╭─ DATA IN THIS EXERCISE

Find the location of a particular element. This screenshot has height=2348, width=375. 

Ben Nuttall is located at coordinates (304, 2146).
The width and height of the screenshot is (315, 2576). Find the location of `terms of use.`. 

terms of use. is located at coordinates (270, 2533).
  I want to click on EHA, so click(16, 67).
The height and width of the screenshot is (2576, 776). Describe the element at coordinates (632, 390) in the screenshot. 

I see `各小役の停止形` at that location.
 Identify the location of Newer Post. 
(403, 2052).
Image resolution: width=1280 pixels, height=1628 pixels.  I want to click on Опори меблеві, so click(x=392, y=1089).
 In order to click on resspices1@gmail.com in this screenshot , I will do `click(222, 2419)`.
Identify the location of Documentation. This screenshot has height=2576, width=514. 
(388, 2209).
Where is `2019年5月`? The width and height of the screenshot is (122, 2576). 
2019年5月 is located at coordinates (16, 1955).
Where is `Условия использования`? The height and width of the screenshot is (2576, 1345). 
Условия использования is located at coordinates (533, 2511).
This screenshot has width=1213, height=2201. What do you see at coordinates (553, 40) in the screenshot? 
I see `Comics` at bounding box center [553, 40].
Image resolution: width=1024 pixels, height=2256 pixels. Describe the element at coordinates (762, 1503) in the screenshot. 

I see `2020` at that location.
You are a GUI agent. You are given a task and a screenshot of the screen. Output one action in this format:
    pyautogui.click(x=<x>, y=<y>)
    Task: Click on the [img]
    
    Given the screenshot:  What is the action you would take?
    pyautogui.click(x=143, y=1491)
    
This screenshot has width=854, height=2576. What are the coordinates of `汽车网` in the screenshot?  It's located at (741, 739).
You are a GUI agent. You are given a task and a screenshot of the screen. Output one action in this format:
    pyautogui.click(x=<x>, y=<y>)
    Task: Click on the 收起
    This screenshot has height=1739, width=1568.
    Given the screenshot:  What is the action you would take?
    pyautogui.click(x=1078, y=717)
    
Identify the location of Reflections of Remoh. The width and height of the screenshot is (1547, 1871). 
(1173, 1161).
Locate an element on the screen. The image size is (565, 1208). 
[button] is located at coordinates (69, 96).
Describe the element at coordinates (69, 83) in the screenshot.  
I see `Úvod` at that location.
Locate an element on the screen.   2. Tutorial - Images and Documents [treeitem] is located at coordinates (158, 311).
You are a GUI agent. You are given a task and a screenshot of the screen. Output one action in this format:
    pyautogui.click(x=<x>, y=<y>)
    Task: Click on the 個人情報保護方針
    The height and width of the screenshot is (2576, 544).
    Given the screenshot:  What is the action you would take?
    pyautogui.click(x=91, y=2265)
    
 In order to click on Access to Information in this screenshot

╰─

## [YOUR ASSIGNMENT]
Each entry above is to be written out exactly.

## [EXERCISE RESPONSE]
Find the location of a particular element. This screenshot has height=2348, width=375. 

Ben Nuttall is located at coordinates (304, 2146).
The width and height of the screenshot is (315, 2576). Find the location of `terms of use.`. 

terms of use. is located at coordinates (270, 2533).
  I want to click on EHA, so click(16, 67).
The height and width of the screenshot is (2576, 776). Describe the element at coordinates (632, 390) in the screenshot. 

I see `各小役の停止形` at that location.
 Identify the location of Newer Post. 
(403, 2052).
Image resolution: width=1280 pixels, height=1628 pixels.  I want to click on Опори меблеві, so click(x=392, y=1089).
 In order to click on resspices1@gmail.com in this screenshot , I will do `click(222, 2419)`.
Identify the location of Documentation. This screenshot has height=2576, width=514. 
(388, 2209).
Where is `2019年5月`? The width and height of the screenshot is (122, 2576). 
2019年5月 is located at coordinates (16, 1955).
Where is `Условия использования`? The height and width of the screenshot is (2576, 1345). 
Условия использования is located at coordinates (533, 2511).
This screenshot has width=1213, height=2201. What do you see at coordinates (553, 40) in the screenshot? 
I see `Comics` at bounding box center [553, 40].
Image resolution: width=1024 pixels, height=2256 pixels. Describe the element at coordinates (762, 1503) in the screenshot. 

I see `2020` at that location.
You are a GUI agent. You are given a task and a screenshot of the screen. Output one action in this format:
    pyautogui.click(x=<x>, y=<y>)
    Task: Click on the [img]
    
    Given the screenshot:  What is the action you would take?
    pyautogui.click(x=143, y=1491)
    
This screenshot has width=854, height=2576. What are the coordinates of `汽车网` in the screenshot?  It's located at (741, 739).
You are a GUI agent. You are given a task and a screenshot of the screen. Output one action in this format:
    pyautogui.click(x=<x>, y=<y>)
    Task: Click on the 收起
    This screenshot has height=1739, width=1568.
    Given the screenshot:  What is the action you would take?
    pyautogui.click(x=1078, y=717)
    
Identify the location of Reflections of Remoh. The width and height of the screenshot is (1547, 1871). 
(1173, 1161).
Locate an element on the screen. The image size is (565, 1208). 
[button] is located at coordinates (69, 96).
Describe the element at coordinates (69, 83) in the screenshot.  
I see `Úvod` at that location.
Locate an element on the screen.   2. Tutorial - Images and Documents [treeitem] is located at coordinates (158, 311).
You are a GUI agent. You are given a task and a screenshot of the screen. Output one action in this format:
    pyautogui.click(x=<x>, y=<y>)
    Task: Click on the 個人情報保護方針
    The height and width of the screenshot is (2576, 544).
    Given the screenshot:  What is the action you would take?
    pyautogui.click(x=91, y=2265)
    
 In order to click on Access to Information in this screenshot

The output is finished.